Well, I walk up to the garage and see them pulling out bikes and I ask what’s up and Jennifer tells me she and Matthew are going for a ride, but he wants to take my BMX bike, not his Prevelo mountain bike. My BMX bike is a freestyle bike, which is to say it was built with steel pipe and weighs more than any bike I own save my cargo e-bike. But Matthew thought it would be more comfortable than his bike.
I had the presence of mind to let go of the situation—and yes, I did try to point out gears and size and when he disagreed I just shut up—I gave them my blessing and ducked out because while I really wanted to enjoy a ride with my boy, this was his experience, not mine. And to me, any win with bikes is worth what it costs, even if what it costs is me not being part of his experience.
They rode off and he led her to a park he likes and he showed her around and they did a bit more riding and then they headed home.
How was the ride? He was smiling. I don’t need anything more than that. And Jennifer was just thrilled that this kid wanted to spend time with her.
So when I read the essay in the Times I realized that what I need to do is be right less and ask more questions. So this coming weekend, I’m going to pull each boy aside and ask them, “What cool thing would you like to do ON YOUR OWN?”
Philip, my 14 year old, spun off into fantasyland. The first thing out of his mouth was, “Learn to fly a plane.”
Try again.
Matthew, known to many and sundry as “The Deuce,” went concrete. He got the concept. He told me he wanted to go to a nearby park on his own. I said we could make that happen. And then he added he wanted to take his bike. I said, “One thing at a time.” What I was really worried about was him locking the bike up and then losing the key. Or just not locking the bike up.
The next day we walked to the park, me shadowing him, but him making all the choices. We got to the park and unfortunately he wanted to take off and play, but I said we needed to walk back so I would know he knew how to do it in reverse. He was bummed, but I could see his eyes light up from seeing the logic in that. I got such a charge from that.

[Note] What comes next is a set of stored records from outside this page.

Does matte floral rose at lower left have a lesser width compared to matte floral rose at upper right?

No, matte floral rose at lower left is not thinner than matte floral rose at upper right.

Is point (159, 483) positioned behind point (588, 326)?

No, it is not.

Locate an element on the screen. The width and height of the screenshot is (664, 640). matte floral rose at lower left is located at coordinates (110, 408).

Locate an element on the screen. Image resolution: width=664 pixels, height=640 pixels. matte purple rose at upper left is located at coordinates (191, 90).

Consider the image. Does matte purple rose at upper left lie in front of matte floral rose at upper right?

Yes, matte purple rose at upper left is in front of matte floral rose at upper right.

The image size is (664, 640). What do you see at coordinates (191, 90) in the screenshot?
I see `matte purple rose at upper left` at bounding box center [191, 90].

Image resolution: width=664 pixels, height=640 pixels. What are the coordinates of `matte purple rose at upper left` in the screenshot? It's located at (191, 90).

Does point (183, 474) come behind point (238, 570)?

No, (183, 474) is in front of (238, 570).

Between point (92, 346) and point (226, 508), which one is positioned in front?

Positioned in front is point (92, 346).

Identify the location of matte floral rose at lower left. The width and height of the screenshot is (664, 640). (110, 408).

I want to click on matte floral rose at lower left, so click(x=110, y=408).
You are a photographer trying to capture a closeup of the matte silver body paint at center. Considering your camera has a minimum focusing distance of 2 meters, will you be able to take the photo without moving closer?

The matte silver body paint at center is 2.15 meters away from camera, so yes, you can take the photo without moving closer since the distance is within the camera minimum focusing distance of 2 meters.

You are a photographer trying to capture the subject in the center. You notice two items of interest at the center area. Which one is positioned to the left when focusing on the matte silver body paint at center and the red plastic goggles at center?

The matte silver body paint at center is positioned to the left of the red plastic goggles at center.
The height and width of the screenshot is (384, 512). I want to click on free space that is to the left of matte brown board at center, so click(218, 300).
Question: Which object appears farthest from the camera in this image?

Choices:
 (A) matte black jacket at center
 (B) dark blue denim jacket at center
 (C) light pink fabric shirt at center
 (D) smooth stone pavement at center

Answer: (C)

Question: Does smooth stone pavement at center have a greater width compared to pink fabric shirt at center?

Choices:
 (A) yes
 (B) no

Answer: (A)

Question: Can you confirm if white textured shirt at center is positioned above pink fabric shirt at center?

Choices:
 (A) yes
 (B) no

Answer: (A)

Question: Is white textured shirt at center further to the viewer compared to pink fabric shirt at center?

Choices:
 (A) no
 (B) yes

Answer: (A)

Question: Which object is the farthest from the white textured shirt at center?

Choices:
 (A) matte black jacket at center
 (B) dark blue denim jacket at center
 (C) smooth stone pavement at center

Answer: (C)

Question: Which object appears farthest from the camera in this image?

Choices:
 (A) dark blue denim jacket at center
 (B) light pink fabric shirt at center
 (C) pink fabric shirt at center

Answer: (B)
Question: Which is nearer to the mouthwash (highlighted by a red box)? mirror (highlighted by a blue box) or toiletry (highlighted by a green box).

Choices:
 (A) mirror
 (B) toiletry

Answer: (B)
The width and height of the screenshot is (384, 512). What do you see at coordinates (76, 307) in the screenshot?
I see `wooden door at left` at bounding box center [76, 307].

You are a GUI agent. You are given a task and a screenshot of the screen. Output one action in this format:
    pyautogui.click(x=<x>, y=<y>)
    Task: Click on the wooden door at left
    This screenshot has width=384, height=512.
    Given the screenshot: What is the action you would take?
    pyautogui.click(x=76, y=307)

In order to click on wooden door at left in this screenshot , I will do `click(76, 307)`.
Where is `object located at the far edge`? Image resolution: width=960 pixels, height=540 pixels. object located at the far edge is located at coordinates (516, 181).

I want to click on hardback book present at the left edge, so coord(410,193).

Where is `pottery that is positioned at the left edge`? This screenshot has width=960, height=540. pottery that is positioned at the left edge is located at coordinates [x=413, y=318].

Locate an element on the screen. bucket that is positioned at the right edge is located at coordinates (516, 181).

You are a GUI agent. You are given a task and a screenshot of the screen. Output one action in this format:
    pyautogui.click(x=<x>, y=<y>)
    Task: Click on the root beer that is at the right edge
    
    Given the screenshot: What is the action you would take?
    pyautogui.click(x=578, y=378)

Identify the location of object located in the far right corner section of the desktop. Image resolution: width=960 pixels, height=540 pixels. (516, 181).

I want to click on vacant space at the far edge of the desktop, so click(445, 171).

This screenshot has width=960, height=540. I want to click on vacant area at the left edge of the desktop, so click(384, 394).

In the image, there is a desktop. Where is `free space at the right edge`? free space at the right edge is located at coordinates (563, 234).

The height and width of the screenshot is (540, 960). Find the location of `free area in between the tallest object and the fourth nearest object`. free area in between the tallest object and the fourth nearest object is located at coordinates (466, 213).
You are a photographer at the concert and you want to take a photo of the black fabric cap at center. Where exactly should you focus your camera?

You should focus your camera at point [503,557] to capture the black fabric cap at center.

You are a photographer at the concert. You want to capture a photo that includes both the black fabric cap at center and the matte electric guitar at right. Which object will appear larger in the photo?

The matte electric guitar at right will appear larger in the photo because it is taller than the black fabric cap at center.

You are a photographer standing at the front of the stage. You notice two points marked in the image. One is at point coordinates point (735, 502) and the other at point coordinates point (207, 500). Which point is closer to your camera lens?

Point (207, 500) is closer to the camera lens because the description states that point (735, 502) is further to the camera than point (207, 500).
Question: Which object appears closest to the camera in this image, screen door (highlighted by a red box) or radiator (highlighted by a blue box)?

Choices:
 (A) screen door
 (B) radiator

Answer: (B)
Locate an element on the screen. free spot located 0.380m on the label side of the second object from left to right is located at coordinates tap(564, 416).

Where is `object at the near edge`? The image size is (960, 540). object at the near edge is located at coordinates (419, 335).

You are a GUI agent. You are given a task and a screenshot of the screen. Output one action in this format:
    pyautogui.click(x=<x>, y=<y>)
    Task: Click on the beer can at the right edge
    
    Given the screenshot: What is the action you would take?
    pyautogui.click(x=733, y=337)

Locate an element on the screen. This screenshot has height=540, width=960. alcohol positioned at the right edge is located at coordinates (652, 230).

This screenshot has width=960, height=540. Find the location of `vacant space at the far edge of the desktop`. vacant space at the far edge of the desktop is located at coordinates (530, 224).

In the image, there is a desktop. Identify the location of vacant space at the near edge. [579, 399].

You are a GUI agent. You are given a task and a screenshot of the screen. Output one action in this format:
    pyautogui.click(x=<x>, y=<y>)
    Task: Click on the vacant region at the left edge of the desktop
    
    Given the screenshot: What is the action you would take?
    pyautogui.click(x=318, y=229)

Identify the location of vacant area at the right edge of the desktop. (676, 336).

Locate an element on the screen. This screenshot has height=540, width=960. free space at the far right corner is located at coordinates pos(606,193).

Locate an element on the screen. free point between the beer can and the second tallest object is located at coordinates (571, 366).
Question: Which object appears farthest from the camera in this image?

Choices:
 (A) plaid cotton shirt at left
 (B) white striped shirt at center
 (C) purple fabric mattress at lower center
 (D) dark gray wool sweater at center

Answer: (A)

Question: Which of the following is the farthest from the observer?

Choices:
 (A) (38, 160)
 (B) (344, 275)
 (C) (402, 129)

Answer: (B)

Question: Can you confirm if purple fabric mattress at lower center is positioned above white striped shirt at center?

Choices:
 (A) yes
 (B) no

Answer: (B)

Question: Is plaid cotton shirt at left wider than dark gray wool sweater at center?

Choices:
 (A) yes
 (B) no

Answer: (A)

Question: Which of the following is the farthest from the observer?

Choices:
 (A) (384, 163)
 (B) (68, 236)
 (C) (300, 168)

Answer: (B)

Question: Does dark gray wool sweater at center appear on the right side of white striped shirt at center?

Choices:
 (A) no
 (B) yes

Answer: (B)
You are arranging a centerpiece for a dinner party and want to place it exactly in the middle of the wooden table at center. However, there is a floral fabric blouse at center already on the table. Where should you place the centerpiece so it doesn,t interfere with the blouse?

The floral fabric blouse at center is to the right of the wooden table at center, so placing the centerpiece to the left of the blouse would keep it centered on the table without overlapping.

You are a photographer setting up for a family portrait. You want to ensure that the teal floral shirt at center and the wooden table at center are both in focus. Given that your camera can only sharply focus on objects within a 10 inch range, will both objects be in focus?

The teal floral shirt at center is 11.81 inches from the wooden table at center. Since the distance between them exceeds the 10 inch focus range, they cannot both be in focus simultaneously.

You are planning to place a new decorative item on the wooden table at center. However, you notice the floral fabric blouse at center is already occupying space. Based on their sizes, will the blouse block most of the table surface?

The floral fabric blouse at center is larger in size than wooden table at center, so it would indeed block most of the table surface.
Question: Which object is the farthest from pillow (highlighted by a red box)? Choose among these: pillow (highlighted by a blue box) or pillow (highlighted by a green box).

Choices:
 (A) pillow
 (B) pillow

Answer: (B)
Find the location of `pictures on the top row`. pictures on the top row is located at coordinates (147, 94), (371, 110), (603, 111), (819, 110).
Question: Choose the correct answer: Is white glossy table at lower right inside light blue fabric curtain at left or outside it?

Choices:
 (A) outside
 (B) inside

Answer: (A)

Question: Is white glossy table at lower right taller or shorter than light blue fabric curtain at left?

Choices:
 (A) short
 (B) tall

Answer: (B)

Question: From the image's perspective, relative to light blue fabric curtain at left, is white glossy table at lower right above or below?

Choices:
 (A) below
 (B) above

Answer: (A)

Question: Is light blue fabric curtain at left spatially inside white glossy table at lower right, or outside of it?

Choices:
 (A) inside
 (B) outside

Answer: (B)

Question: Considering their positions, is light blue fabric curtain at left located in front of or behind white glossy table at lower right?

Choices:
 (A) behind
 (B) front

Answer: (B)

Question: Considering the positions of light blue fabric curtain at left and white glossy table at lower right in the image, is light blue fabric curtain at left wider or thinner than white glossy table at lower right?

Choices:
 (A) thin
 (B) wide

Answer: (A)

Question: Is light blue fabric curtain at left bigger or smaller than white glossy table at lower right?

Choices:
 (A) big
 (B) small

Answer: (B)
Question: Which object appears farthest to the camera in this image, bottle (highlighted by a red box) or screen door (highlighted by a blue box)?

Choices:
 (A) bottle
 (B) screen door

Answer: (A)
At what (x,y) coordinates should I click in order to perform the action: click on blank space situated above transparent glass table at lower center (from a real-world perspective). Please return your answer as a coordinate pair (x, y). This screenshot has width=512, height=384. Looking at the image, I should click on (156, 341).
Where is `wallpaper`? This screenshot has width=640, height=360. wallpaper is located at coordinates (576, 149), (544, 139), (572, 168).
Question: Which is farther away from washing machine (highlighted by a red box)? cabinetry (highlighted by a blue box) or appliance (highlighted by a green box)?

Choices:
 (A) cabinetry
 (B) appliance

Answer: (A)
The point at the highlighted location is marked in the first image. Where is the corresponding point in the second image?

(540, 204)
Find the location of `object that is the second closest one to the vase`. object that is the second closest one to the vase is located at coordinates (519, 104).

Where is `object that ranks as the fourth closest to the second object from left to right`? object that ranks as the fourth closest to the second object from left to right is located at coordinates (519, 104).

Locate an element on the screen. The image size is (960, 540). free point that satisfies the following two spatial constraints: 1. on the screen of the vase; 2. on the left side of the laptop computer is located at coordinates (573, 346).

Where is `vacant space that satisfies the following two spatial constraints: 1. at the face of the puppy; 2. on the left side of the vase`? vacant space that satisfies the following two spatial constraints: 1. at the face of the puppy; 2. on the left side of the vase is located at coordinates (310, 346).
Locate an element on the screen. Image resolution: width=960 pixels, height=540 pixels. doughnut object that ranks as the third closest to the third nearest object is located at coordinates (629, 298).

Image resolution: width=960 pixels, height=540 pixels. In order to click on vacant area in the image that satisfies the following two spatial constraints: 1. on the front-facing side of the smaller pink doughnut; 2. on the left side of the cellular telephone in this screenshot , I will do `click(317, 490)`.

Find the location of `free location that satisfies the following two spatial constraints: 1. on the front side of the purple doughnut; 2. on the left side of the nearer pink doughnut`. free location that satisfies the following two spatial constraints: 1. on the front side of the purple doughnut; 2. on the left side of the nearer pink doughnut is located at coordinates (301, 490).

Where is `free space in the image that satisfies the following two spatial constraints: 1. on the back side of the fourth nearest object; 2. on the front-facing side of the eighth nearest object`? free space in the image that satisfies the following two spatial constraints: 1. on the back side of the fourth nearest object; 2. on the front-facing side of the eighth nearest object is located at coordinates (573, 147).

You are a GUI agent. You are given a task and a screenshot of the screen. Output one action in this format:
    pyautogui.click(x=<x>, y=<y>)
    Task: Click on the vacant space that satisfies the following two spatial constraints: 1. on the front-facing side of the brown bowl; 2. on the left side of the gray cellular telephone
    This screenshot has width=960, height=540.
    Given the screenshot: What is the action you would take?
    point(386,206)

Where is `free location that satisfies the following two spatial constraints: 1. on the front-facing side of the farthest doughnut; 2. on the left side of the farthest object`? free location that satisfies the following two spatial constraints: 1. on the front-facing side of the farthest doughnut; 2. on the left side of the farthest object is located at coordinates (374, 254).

Philip has moved onto helicopters.
I suspect parents are way too overprotected. Not just helicopter parents but parents in fleets of helicopter gunships. And the kids inherit the paranoia.
I was a kid in the sixties. Nineteen sixties, for those too young to know there was a previous century. We rode everwhere. Shot tin cans with 22 rifles. My neighbor Mark was blown off his bike on a truck route leading to our grade school by an eighteen wheeler. When they took out the stitches from his forehead, a pebble fell out so from then on, Mark was the kid with rocks in his head.
We all grew up, survived, and prospered. But because we grew up being blown off the road by a tractor trailer, or having to dice it out with cars on country roads to get four miles to the schoolyard pickup baseball game, we all grew up pretty fucking confident of ourselves. That is what is missing today. There ain’t a pervert behind every tree. Just too many paranoid parents driving their kids to school in SUVs.